9. Les pièces conditionnelles pour les cas particuliers
Certains dossiers demandent des documents supplémentaires. Le plus utile est de les identifier avant la signature, car ces pièces changent la liste finale à remettre à l’OPCO.
- Apprenti mineur : l’autorisation du représentant légal est nécessaire, et les règles de temps de travail doivent être vérifiées avec soin.
- Durée aménagée : en cas de durée réduite ou prolongée, une convention d’aménagement de durée peut être requise.
- Mobilité européenne ou internationale : si un séjour à l’étranger est prévu, une convention tripartite doit encadrer la mobilité.

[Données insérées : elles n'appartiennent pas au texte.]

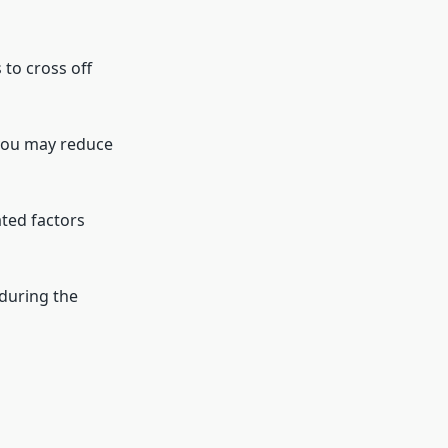
 to cross off
 you may reduce
ated factors
 during the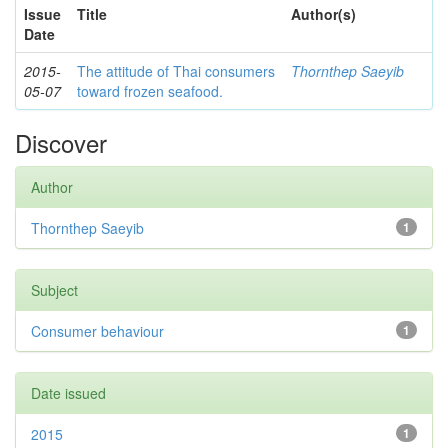
Issue
Title
Author(s)
Date
2015-
The attitude of Thai consumers
Thornthep Saeyib
05-07
toward frozen seafood.
Discover
Author
Thornthep Saeyib
1
Subject
Consumer behaviour
1
Date issued
2015
1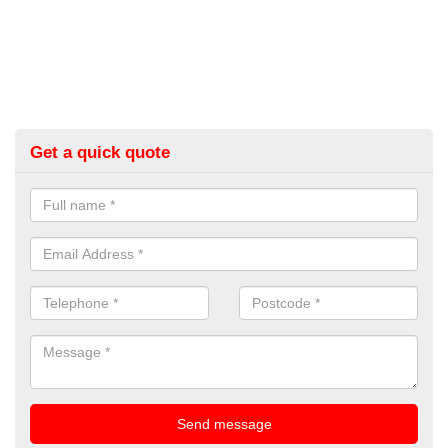
Get a quick quote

- CFA d’entreprise : lorsque l’entreprise est aussi organisme de formation, des documents spécifiques peuvent être attendus selon l’organisation retenue.
La fiche Service-Public et les documents ministériels rappellent que ces pièces ne sont pas systématiques, mais qu’elles doivent être prévues dès qu’elles correspondent à la situation du contrat.
10. La checklist avant envoi à l’OPCO

Avant l’envoi, passez le dossier en revue avec une vérification simple et rapide :
- Signatures réunies : employeur, apprenti et, si nécessaire, représentant légal.
- Informations cohérentes : identité, SIRET, formation, maître d’apprentissage, dates et horaires.
- Pièces jointes complètes : Cerfa, convention de formation, attestation pédagogique et financière si demandée, et pièces conditionnelles.
- Délai respecté : transmission à l’OPCO dans les 5 jours ouvrables suivant le début du contrat.
La notice officielle précise qu’un dossier complet doit être adressé à l’organisme compétent dans ce délai, et qu’un dossier incomplet peut être renvoyé sans instruction. En cas de doute, mieux vaut vérifier la liste attendue avant l’envoi plutôt que corriger après coup.
FAQ
Peut-on signer le Cerfa avant d’avoir finalisé le choix du CFA ?
Non, car les informations sur la formation et le CFA font partie du dossier à compléter. Il faut au minimum identifier l’organisme de formation et disposer des éléments nécessaires pour remplir correctement le contrat.
Que se passe-t-il si le dossier est envoyé après le délai de 5 jours ouvrables ?
Le contrat n’est pas automatiquement annulé, mais le retard peut compliquer l’instruction et la prise en charge par l’OPCO. Il vaut mieux respecter le délai et prévenir l’OPCO en cas d’incertitude sur la date de début.
Le maître d’apprentissage doit-il toujours fournir un justificatif de qualification ?
Pas toujours. Des justificatifs peuvent être demandés selon le dossier, l’OPCO ou le mode de transmission. Il est donc prudent de les préparer à l’avance si la situation le justifie.
La convention de formation est-elle systématiquement obligatoire ?
Elle fait partie des pièces à transmettre dans la procédure habituelle, mais la forme exacte du dossier peut varier selon le montage et l’OPCO. En cas de doute, il faut vérifier la liste demandée avant dépôt.
Cet article reste informatif. Il ne remplace pas une vérification à jour auprès de votre OPCO ou des sources officielles avant transmission du dossier.